The effects of binaural spectral resolution mismatch on Mandarin speech perception in simulated electric hearing
Author(s) -
Fei Chen,
Lena L. N. Wong,
Qudsia Tahmina,
Behnam Azimi,
Yi Hu
Publication year - 2012
Publication title -
the journal of the acoustical society of america
Language(s) - English
Resource type - Journals
SCImago Journal Rank - 0.619
H-Index - 187
eISSN - 1520-8524
pISSN - 0001-4966
DOI - 10.1121/1.4737595
Subject(s) - mandarin chinese , binaural recording , speech recognition , intelligibility (philosophy) , noise (video) , acoustics , speech perception , cochlear implant , sentence , computer science , audiology , perception , psychology , physics , artificial intelligence , medicine , linguistics , philosophy , epistemology , neuroscience , image (mathematics)
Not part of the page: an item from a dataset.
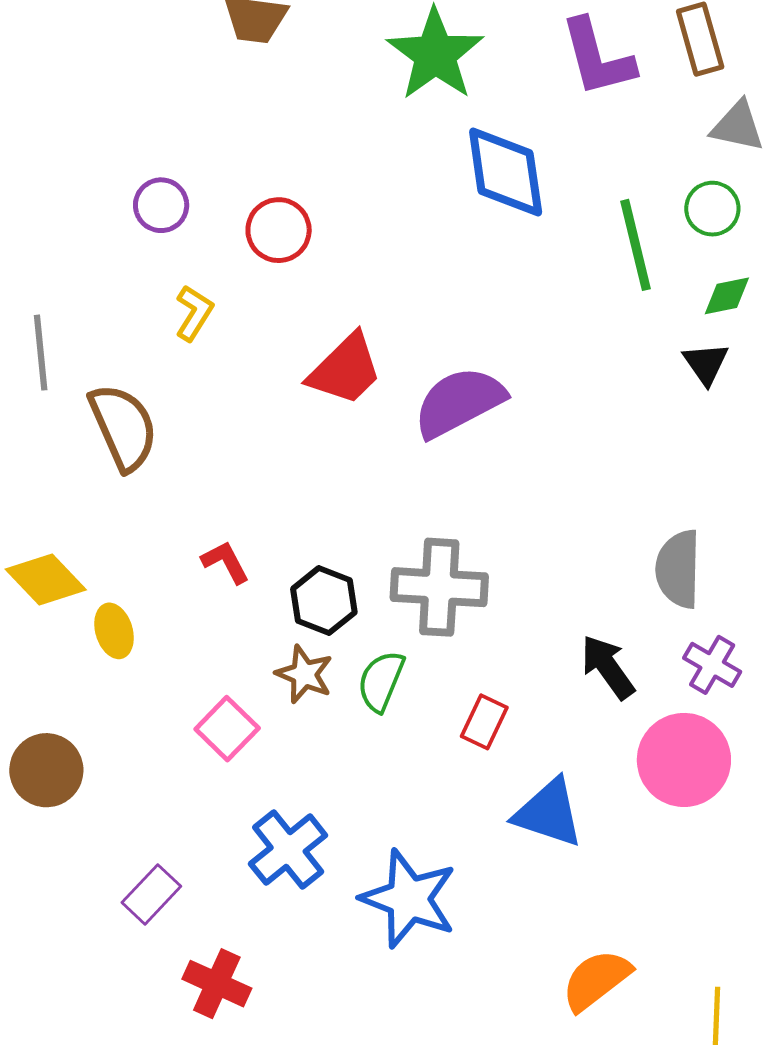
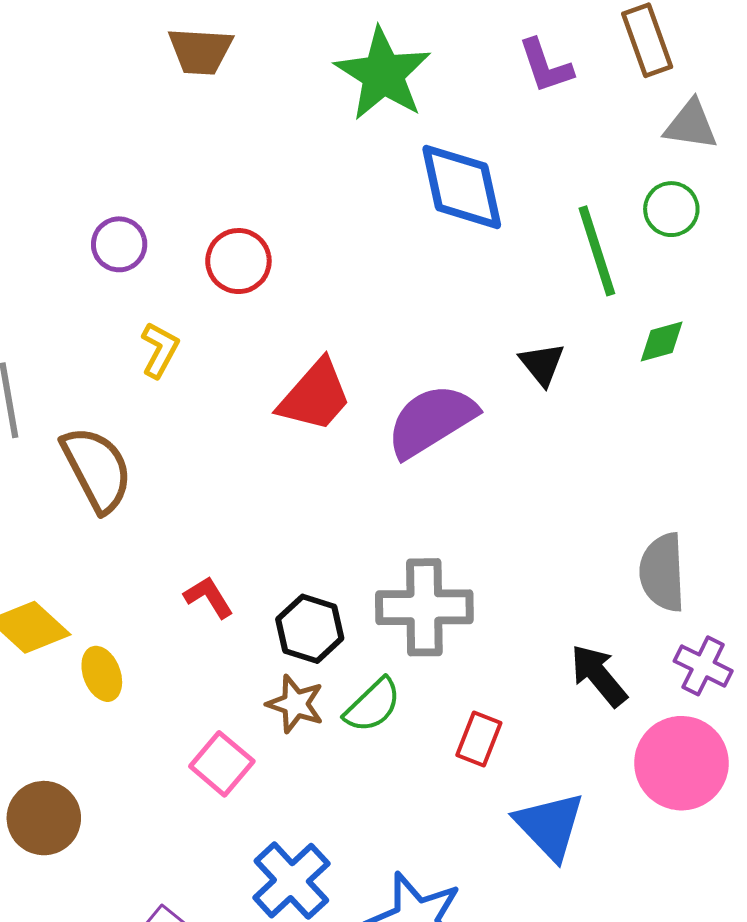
purple L-shape: (597, 58) -> (546, 66), size x0.7
green diamond: (727, 296) -> (662, 342), moved
black triangle: (706, 364) -> (542, 364), moved
green semicircle: (381, 681) -> (373, 705), turned -152
blue triangle: (549, 813) -> (550, 826), turned 32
This study assessed the effects of binaural spectral resolution mismatch on the intelligibility of Mandarin speech in noise using bilateral cochlear implant simulations. Noise-vocoded Mandarin speech, corrupted by speech-shaped noise at 0 and 5 dB signal-to-noise ratios, were presented unilaterally or bilaterally to normal-hearing listeners with mismatched spectral resolution between ears. Significant binaural benefits for Mandarin speech recognition were observed only with matched spectral resolution between ears. In addition, the performance of tone identification was more robust to noise than that of sentence recognition, suggesting factors other than tone identification might account more for the degraded sentence recognition in noise.